Favorite painting/art? 
My mother is an artist and I grew up surrounded by artwork. She earned both her BFA and her MFA in sculpture when I was a child. While other mothers in South Florida worked as lawyers or stayed at home baking cookies, my mom learned how to weld. I’ve visited countless museums and I could name a million pieces I love that everyone is familiar with (and I especially love those that now charm my children; my daughter and I have made it a point to visit as many Degas “Little Dancer” sculptures as we can), my mom’s work is my favorite. Of all of her work, the one that sparks my imagination the most, is an installation called Seduction Forest 
Literary Festival Anecdote?
I can’t tell my favorite anecdote, because it involves naming names, and I don’t think I can do that. 🙂 However, I will tell my most disastrous reading: I flew to Florida (from Boston) for a talk/reading. On Wednesday, November 9, 2016. Oy! Of course I’d had no sleep the night before, as I’d been up late and then I couldn’t sleep so I was up early. What I remember most from that day is not the reading, but seeing the “Trump Triumphs” headlines on the New York Times. The turnout was, understandably, small, and the folks at the venue were so flustered they hadn’t made arrangements for my presentation to be projected. So numb with shock, without my visual aids, to a very small room, I gave my talk, which, considering it’s about reproductive freedom and immigration to the U.S., felt hauntingly timely. The audience was lovely. The organizers apologized and said they normally get a larger crowd, but I assured them, if I hadn’t already said I’d be there, I’d have been at home, curled up in a fetal position. That was a tough one!
Favorite Jane Austen Novel and screen adaptation?
I don’t mean to be a cliche, but Colin Firth! I watched that Pride and Prejudice, I don’t know how many times, just to see Colin Firth in that wet shirt. 

Favorite Small Press and Literary Journal?

I subscribe to a teeny-tiny journal called Inch, put out by Bull City Press. I mean teeny-tiny quite literally. It’s eight pages long and isn’t much bigger than my hand.  The prose is under 750 words and the poetry not longer than nine lines. Flash fiction is an obsession of mine, so it’s exciting when a new issue arrives in my mailbox.
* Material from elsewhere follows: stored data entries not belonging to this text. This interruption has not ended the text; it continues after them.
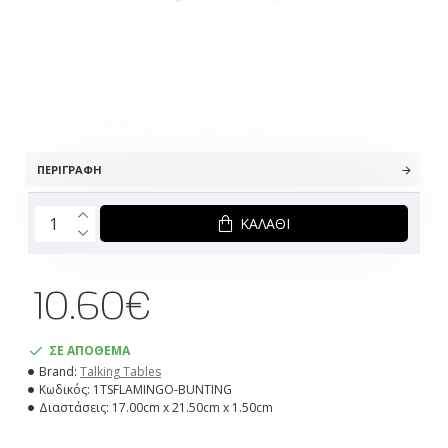
ΠΕΡΙΓΡΑΦΉ
ΚΑΛΆΘΙ
10.60€
ΣΕ ΑΠΟΘΕΜΑ
Brand:
Talking Tables
Κωδικός:
1TSFLAMINGO-BUNTING
Διαστάσεις:
17.00cm x 21.50cm x 1.50cm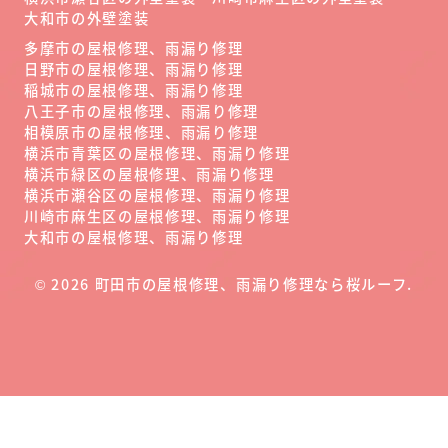
大和市の外壁塗装
多摩市の屋根修理、雨漏り修理
日野市の屋根修理、雨漏り修理
稲城市の屋根修理、雨漏り修理
八王子市の屋根修理、雨漏り修理
相模原市の屋根修理、雨漏り修理
横浜市青葉区の屋根修理、雨漏り修理
横浜市緑区の屋根修理、雨漏り修理
横浜市瀬谷区の屋根修理、雨漏り修理
川崎市麻生区の屋根修理、雨漏り修理
大和市の屋根修理、雨漏り修理
©
2026
町田市の屋根修理、雨漏り修理なら桜ルーフ
.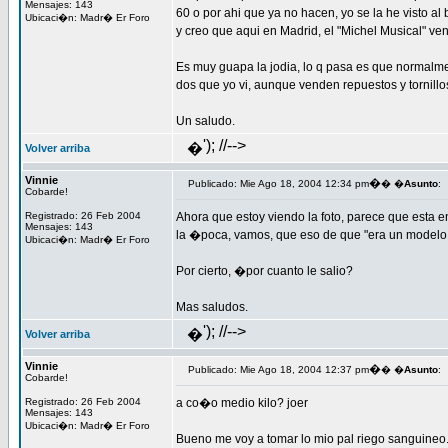
Mensajes: 143
60 o por ahi que ya no hacen, yo se la he visto 
Ubicaci�n: Madr� Er Foro
y creo que aqui en Madrid, el "Michel Musical" v
Es muy guapa la jodia, lo q pasa es que normalme
dos que yo vi, aunque venden repuestos y tornillo
Un saludo.
'); //-->
�
Volver arriba
Vinnie
�
Publicado: Mie Ago 18, 2004 12:34 pm
� �
Asunto
:
Cobarde!
Registrado: 26 Feb 2004
Ahora que estoy viendo la foto, parece que esta e
Mensajes: 143
la �poca, vamos, que eso de que "era un modelo q
Ubicaci�n: Madr� Er Foro
Por cierto, �por cuanto le salio?
Mas saludos.
'); //-->
�
Volver arriba
Vinnie
�
Publicado: Mie Ago 18, 2004 12:37 pm
� �
Asunto
:
Cobarde!
Registrado: 26 Feb 2004
a co�o medio kilo? joer
Mensajes: 143
Ubicaci�n: Madr� Er Foro
Bueno me voy a tomar lo mio pal riego sanguineo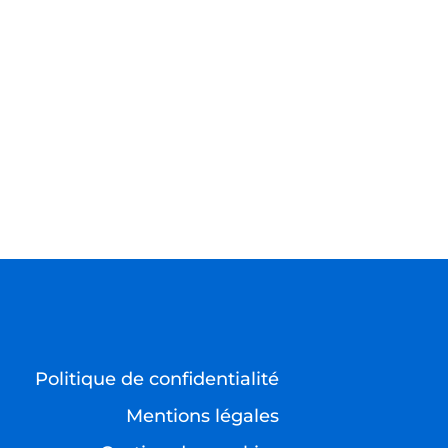
Politique de confidentialité
Mentions légales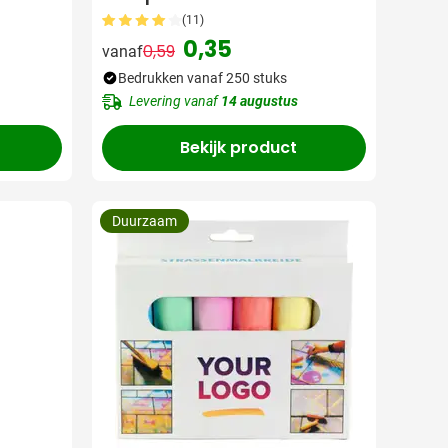
(11)
0,35
0,59
vanaf
Normale prijs
Speciale prijs
Bedrukken vanaf 250 stuks
Levering vanaf
14 augustus
Bekijk product
Duurzaam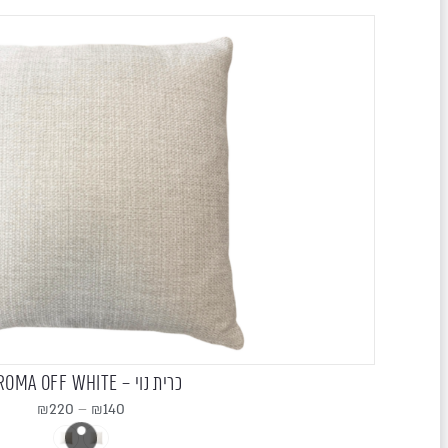
כרית נוי – EXROMA OFF WHITE
₪
220
–
₪
140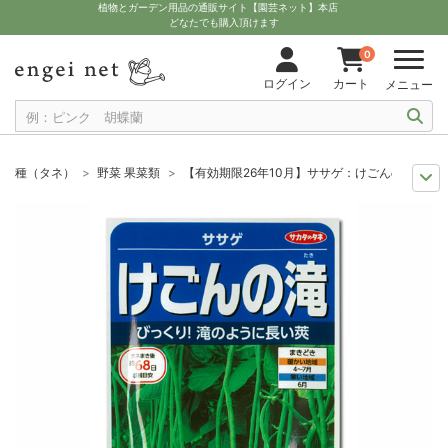
植物とガーデン用品の通販サイト【園芸ネット】本店
どなたでも購入頂けます
0
ログイン
カート
メニュー
種（タネ）
野菜 果菜類
【有効期限26年10月】ササゲ：けごんの滝[サカ
セール
種子
【有効期限26年10月】ササゲ：けごんの滝[サカタ 野菜タネ
夏の園芸
夏まきの野菜・草花の種
【有効期限26年10月】ササゲ：けごん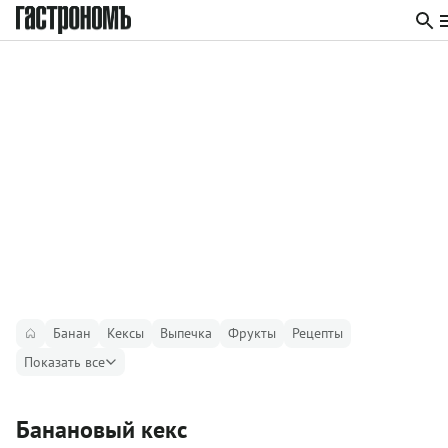
Банан
Кексы
Выпечка
Фрукты
Рецепты
Показать все
Банановый кекс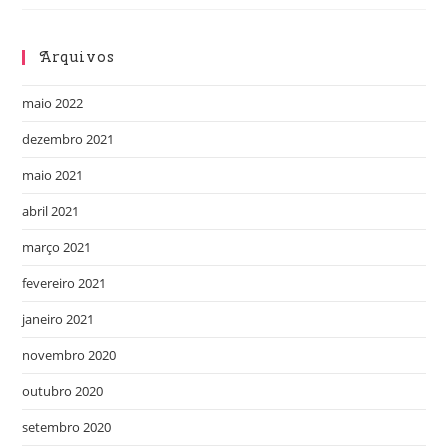
Arquivos
maio 2022
dezembro 2021
maio 2021
abril 2021
março 2021
fevereiro 2021
janeiro 2021
novembro 2020
outubro 2020
setembro 2020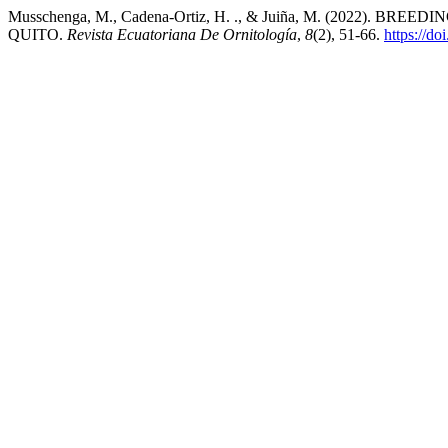
Musschenga, M., Cadena-Ortiz, H. ., & Juiña, M. (2022). B
QUITO.
Revista Ecuatoriana De Ornitología
,
8
(2), 51-66.
https://do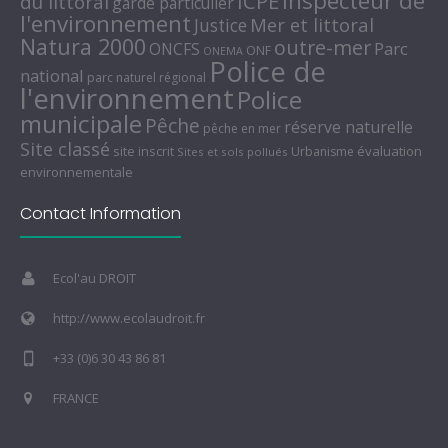
inspecteur de
ICPE
du littoral
garde particulier
l'environnement
Mer et littoral
Justice
Natura 2000
outre-mer
Parc
ONCFS
ONF
ONEMA
Police de
national
parc naturel régional
l'environnement
Police
municipale
Pêche
réserve naturelle
pêche en mer
Site classé
site inscrit
évaluation
Urbanisme
Sites et sols pollués
environnementale
Contact Information
Ecol'au DROIT
http://www.ecolaudroit.fr
+33 (0)6 30 43 86 81
FRANCE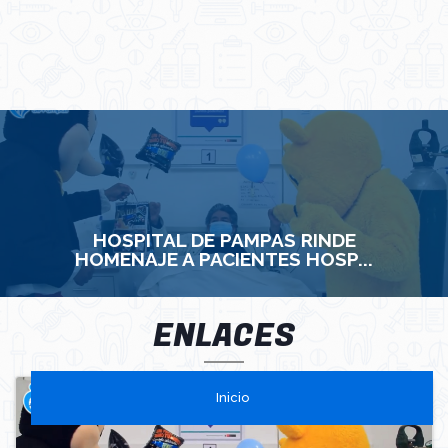
HOSPITAL DE PAMPAS RINDE
HOMENAJE A PACIENTES HOSP...
ENLACES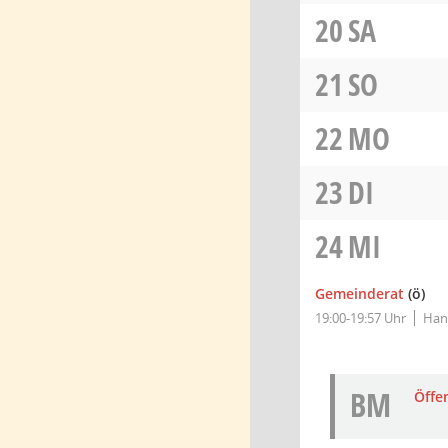
20
SA
21
SO
22
MO
23
DI
24
MI
Gemeinderat
(ö)
19:00-19:57 Uhr
Han
BM
Öffe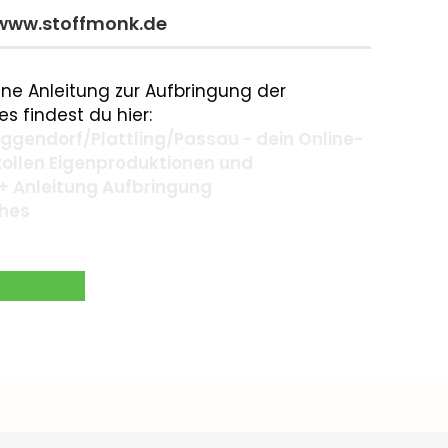
 www.stoffmonk.de
ne Anleitung zur Aufbringung der
s findest du hier:
gendorf/Plattling/Passau - dein Online-
 tollen Eigenproduktionen und
+ Anleitung Aufbringung
ches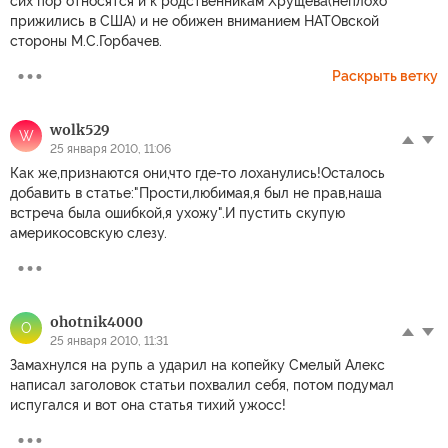
сих пор относятся и к родственникам Хрущева(неплохо
прижились в США) и не обижен вниманием НАТОвской
стороны М.С.Горбачев.
Раскрыть ветку
wolk529
W
25 января 2010, 11:06
Как же,признаются они,что где-то лоханулись!Осталось
добавить в статье:"Прости,любимая,я был не прав,наша
встреча была ошибкой,я ухожу".И пустить скупую
америкосовскую слезу.
ohotnik4000
O
25 января 2010, 11:31
Замахнулся на рупь а ударил на копейку Смелый Алекс
написал заголовок статьи похвалил себя, потом подумал
испугался и вот она статья тихий ужосс!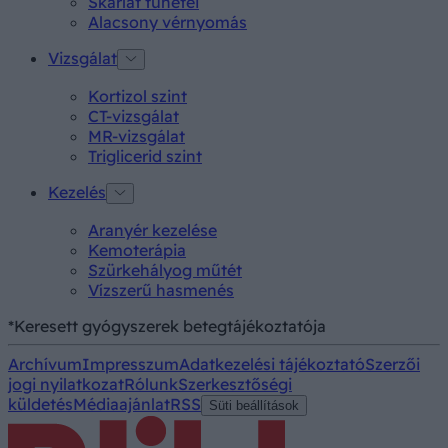
Skarlát tünetei
Alacsony vérnyomás
Vizsgálat
Kortizol szint
CT-vizsgálat
MR-vizsgálat
Triglicerid szint
Kezelés
Aranyér kezelése
Kemoterápia
Szürkehályog műtét
Vízszerű hasmenés
*Keresett gyógyszerek betegtájékoztatója
Archívum
Impresszum
Adatkezelési tájékoztató
Szerzői
jogi nyilatkozat
Rólunk
Szerkesztőségi
küldetés
Médiaajánlat
RSS
Süti beállítások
Last impulse book buy and why?

Amy Bloom’s White Houses. I’m working on a novel based on a real person, and although I have a gigantic stack of books based on real people (wonderful books! The Other Einstein by Marie Benedict, Terrible Virtue by Ellen Feldman, Euphoria by Lily King…), when I saw the book on the new release table at Belmont Books, I couldn’t resist. I’ve read about Mrs. Roosevelt and Lorena Hickok in Loving Eleanor, but I was interested in a new take on it.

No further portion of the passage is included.